La bella luna plateada se alzó en el cielo púrpura y miraba, tranquila y silenciosa, tal como Dios mira los escenarios de miseria y opresión; miró tranquila al hombre negro sentado allí con los brazos cruzados y la Biblia apoyada en sus rodillas.
«¿Está Dios aquí?». Ay, ¿cómo es posible que un corazón ignorante mantenga su fe inamovible ante el desorden más absoluto y la injusticia descarada y sin repulsa?
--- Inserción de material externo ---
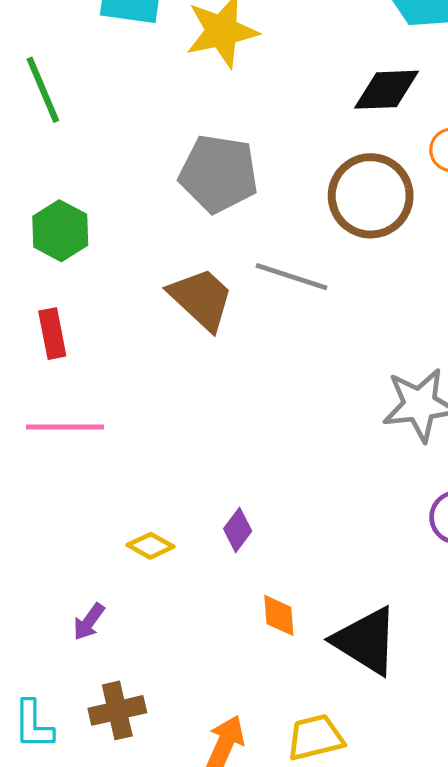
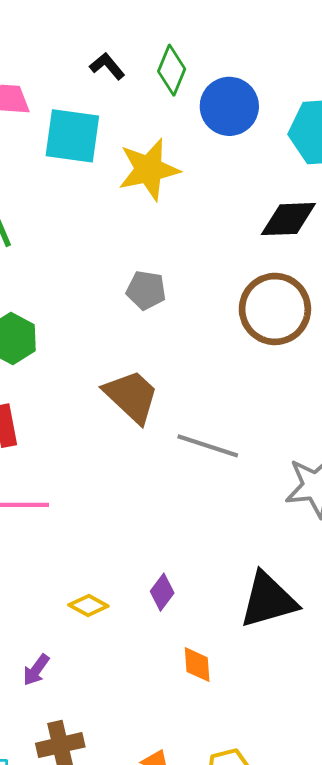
gray pentagon: (219, 174) -> (146, 290), size x0.6
gray line: (291, 277) -> (208, 446), moved
black triangle: (366, 641) -> (268, 600), moved, turned -48

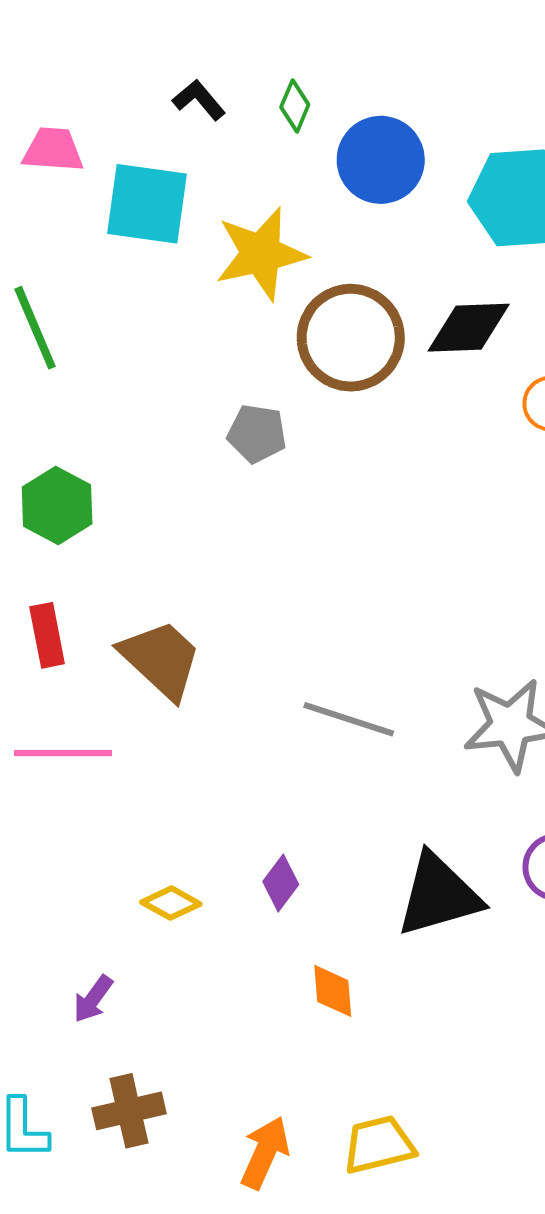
green diamond: (172, 70) -> (295, 106), size x0.7
brown circle: (275, 309) -> (351, 338), moved
brown trapezoid: (131, 396) -> (161, 659), moved
gray line: (208, 446) -> (349, 719), moved

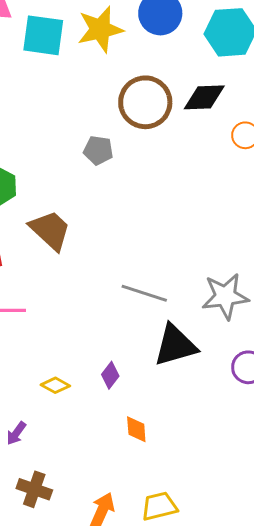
yellow star: (261, 254) -> (100, 29), moved
brown trapezoid: (161, 659) -> (50, 230), moved
black triangle: (439, 895) -> (175, 345), moved
brown cross: (129, 1111) -> (34, 489), turned 32

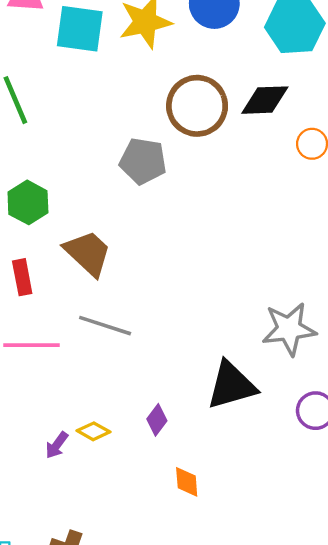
gray pentagon: (98, 150) -> (143, 161), size x1.4
gray line: (144, 293) -> (105, 326), moved
purple arrow: (16, 433) -> (57, 445), moved

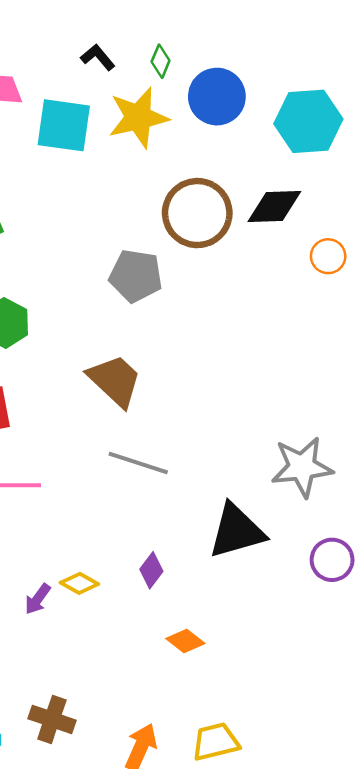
brown trapezoid: (88, 253) -> (115, 381), moved
gray line: (105, 326) -> (138, 463), moved
orange diamond: (187, 482) -> (185, 641), turned -48

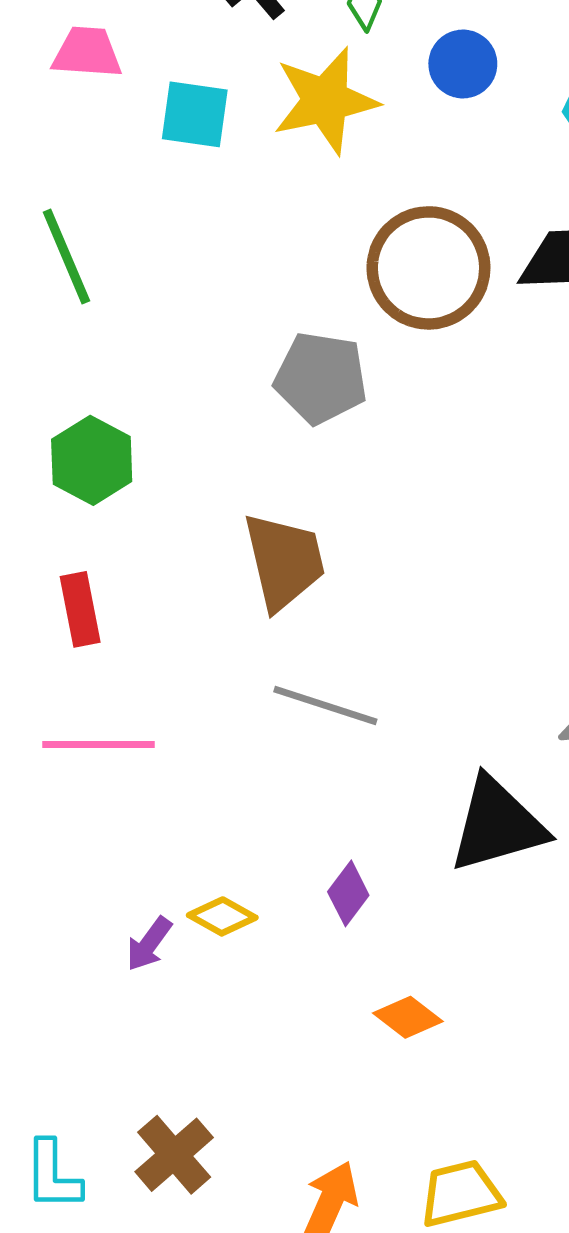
blue circle: (217, 97) -> (463, 64), size x0.7
cyan square: (64, 125) -> (195, 114), size x0.7
brown trapezoid: (115, 381) -> (284, 561), turned 34
brown cross: (52, 719) -> (174, 1155), turned 30

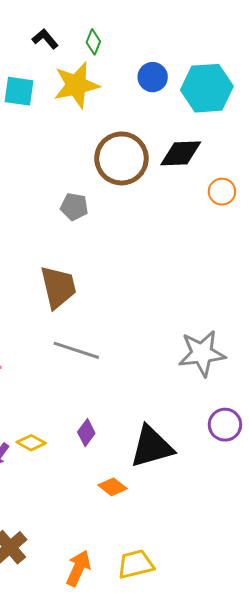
blue circle: (463, 64) -> (153, 77), moved
gray pentagon: (321, 378) -> (74, 207), size x0.7
black triangle: (497, 825) -> (152, 447), moved

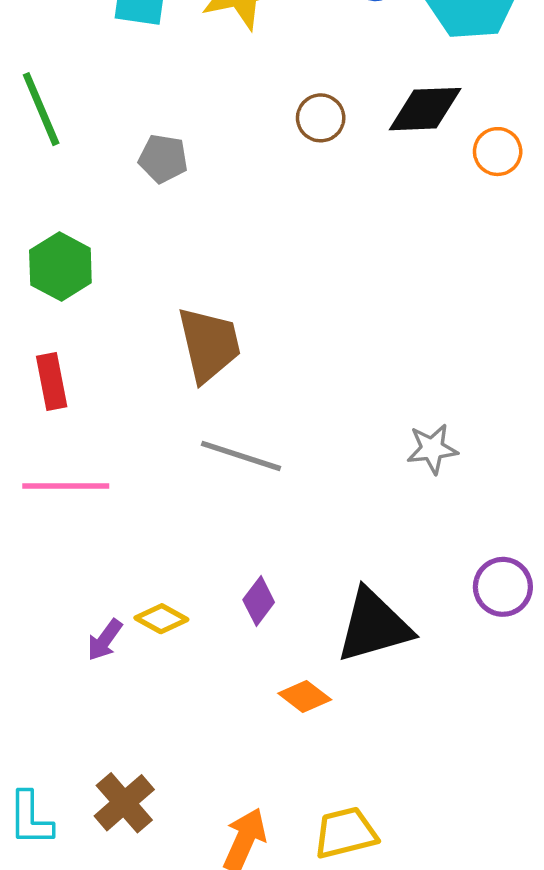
brown circle: (121, 158) -> (321, 118), size x0.5
orange circle: (222, 192) -> (498, 152), moved
gray pentagon: (74, 207) -> (163, 159), moved
gray star: (202, 353) -> (432, 449), moved, size x0.6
Una fiera batalla se libró dentro de ese sencillo corazón; el sentido abrumador de injusticia, la premonición de toda una vida de futuras desgracias, el naufragio de todas las esperanzas pasadas, flotando a la vista del alma, como los cadáveres de mujer, hijos y amigos se presentan, a la deriva sobre las oscuras olas, ante la cara del marinero medio ahogado. ¡Ay! ¿Era fácil creer aquí y mantener firme aquella gran consigna de la fe cristiana: «Dios existe y recompensa a los que lo buscan con diligencia»?